Du côté de la transformation, le directeur de l’Association québécoise de l’industrie de la pêche (AQIP), Jean-Paul Gagné, se réjouit de l’absence d’éclosion de la Covid-19 dans les usines. «Les opérations se sont bien déroulées. On est satisfaits malgré la baisse de 25 % du TAC en 2020. On s’est entendu rapidement avec les pêcheurs pour un prix d’avance, mais on va finaliser le prix bientôt pour que les deux parties soient satisfaites. On a été surpris des prix qui ont pu être obtenus sur le marchés», dit M. Gagné.
Celui-ci affirme que les acheteurs ont répondu mieux que prévu à l’offre de crabe des neiges. «Je ne vous dis pas qu’on n’aura pas d’inventaires en stock pour un certain temps, mais ça a sorti mieux qu’on pensait.
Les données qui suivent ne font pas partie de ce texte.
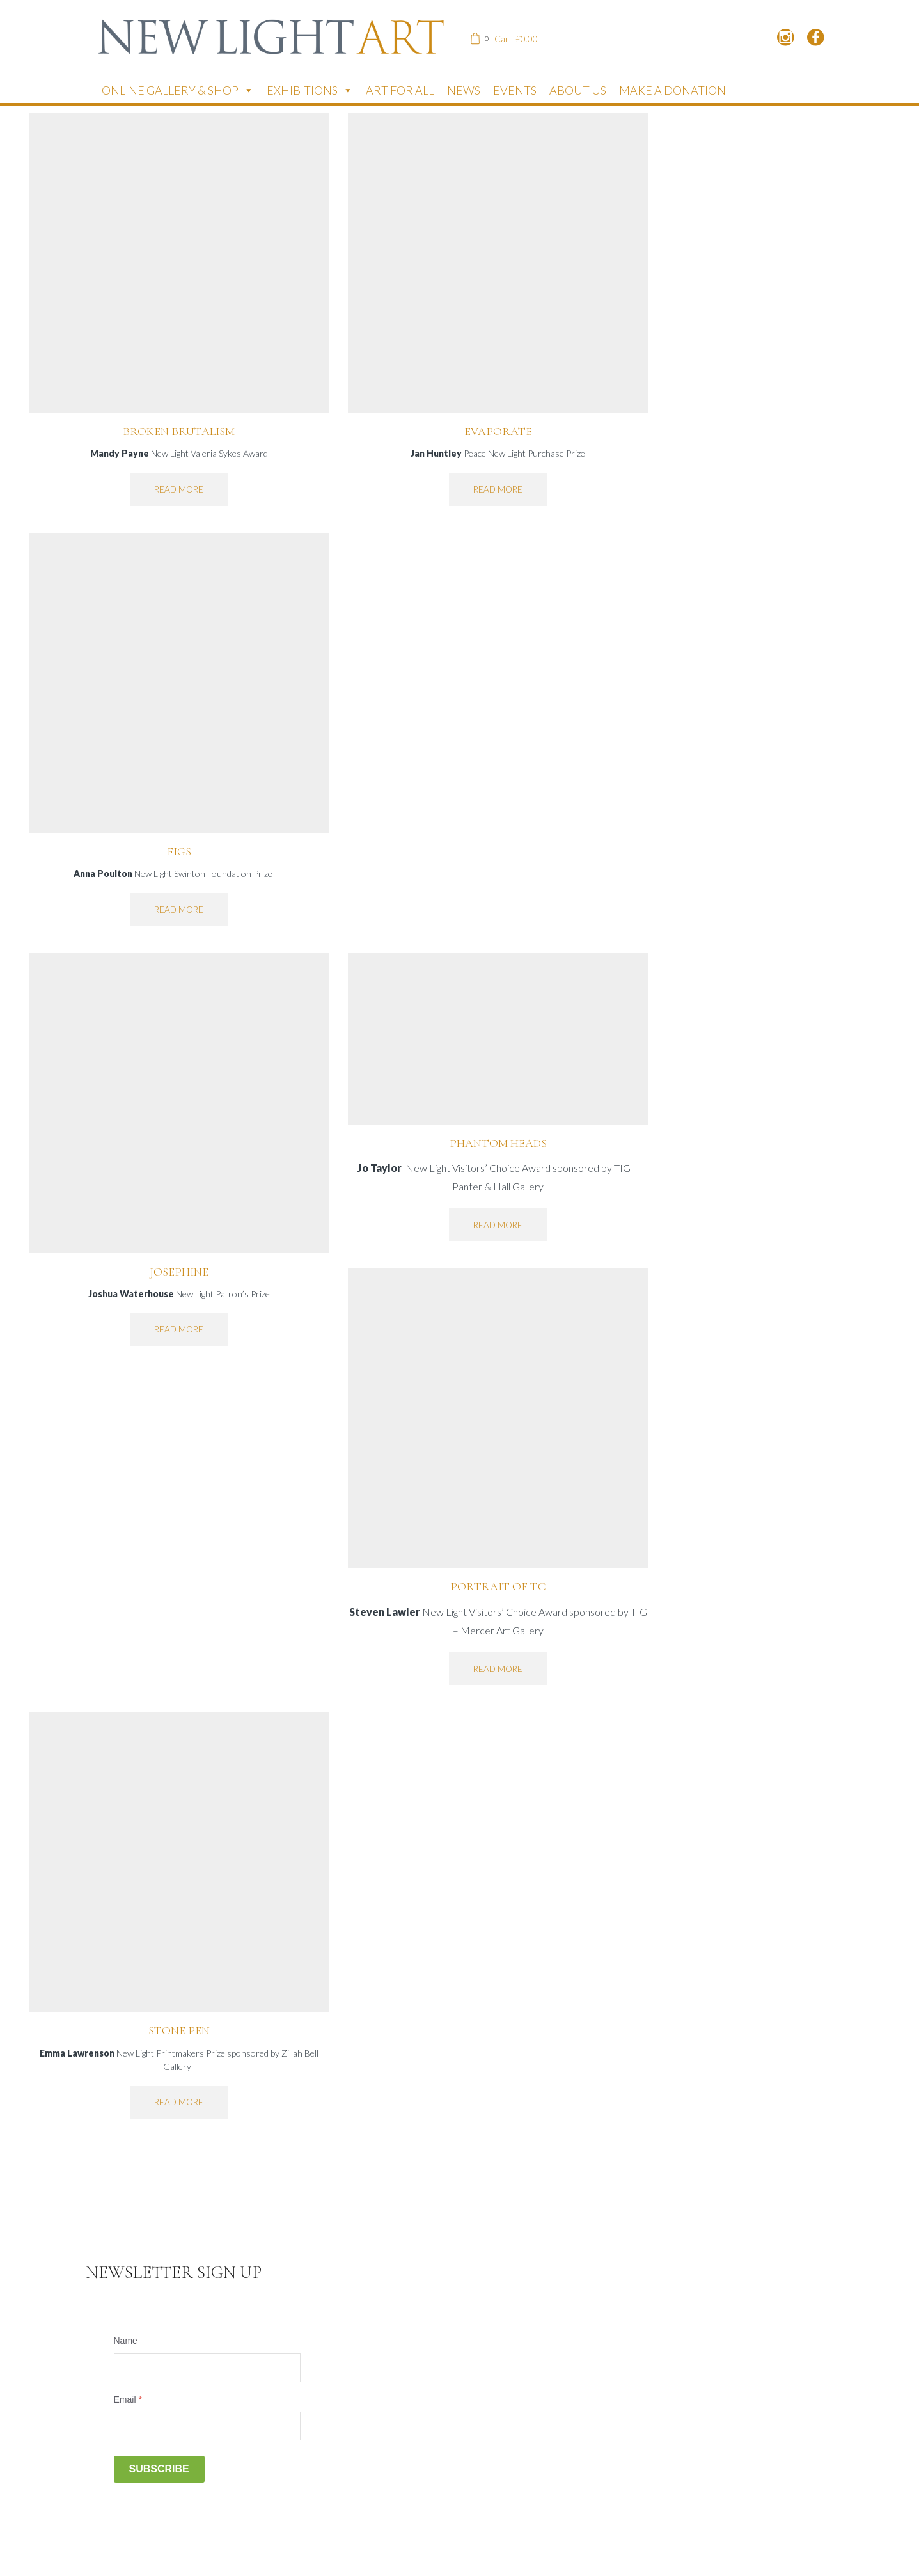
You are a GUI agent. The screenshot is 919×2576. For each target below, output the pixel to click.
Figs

On s’attendait à stocker tout ce qu’on allait transformer. Mais le marché local a été excellent. Ça a sorti comme jamais dans les poissonneries. Il y avait des files d’attente, c’était spectaculaire. Et quand on a commencé à vendre sur les marchés extérieurs, ça s’est bien passé. »
L’absence de travailleurs étrangers sur la Côte-Nord a ralenti certaines opérations, mais M. Gagné affirme que les transformateurs se sont adaptés rapidement à la situation. Somme toute, Jean-Paul Gagné affirme que la saison 2020 a été correcte dans les circonstances.